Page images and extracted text

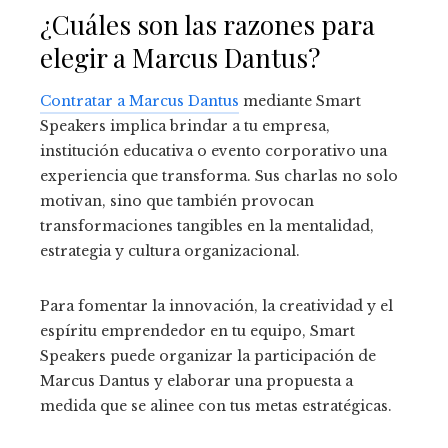
¿Cuáles son las razones para
elegir a Marcus Dantus?
Contratar a Marcus Dantus
mediante Smart
Speakers implica brindar a tu empresa,
institución educativa o evento corporativo una
experiencia que transforma. Sus charlas no solo
motivan, sino que también provocan
transformaciones tangibles en la mentalidad,
estrategia y cultura organizacional.
Para fomentar la innovación, la creatividad y el
espíritu emprendedor en tu equipo, Smart
Speakers puede organizar la participación de
Marcus Dantus y elaborar una propuesta a
medida que se alinee con tus metas estratégicas.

=== WHAT NEEDS TO BE DONE ===
Please give the number of lines in the entries that contain the word "Smart", and nothing besides it.

=== EXPECTED ANSWER ===
2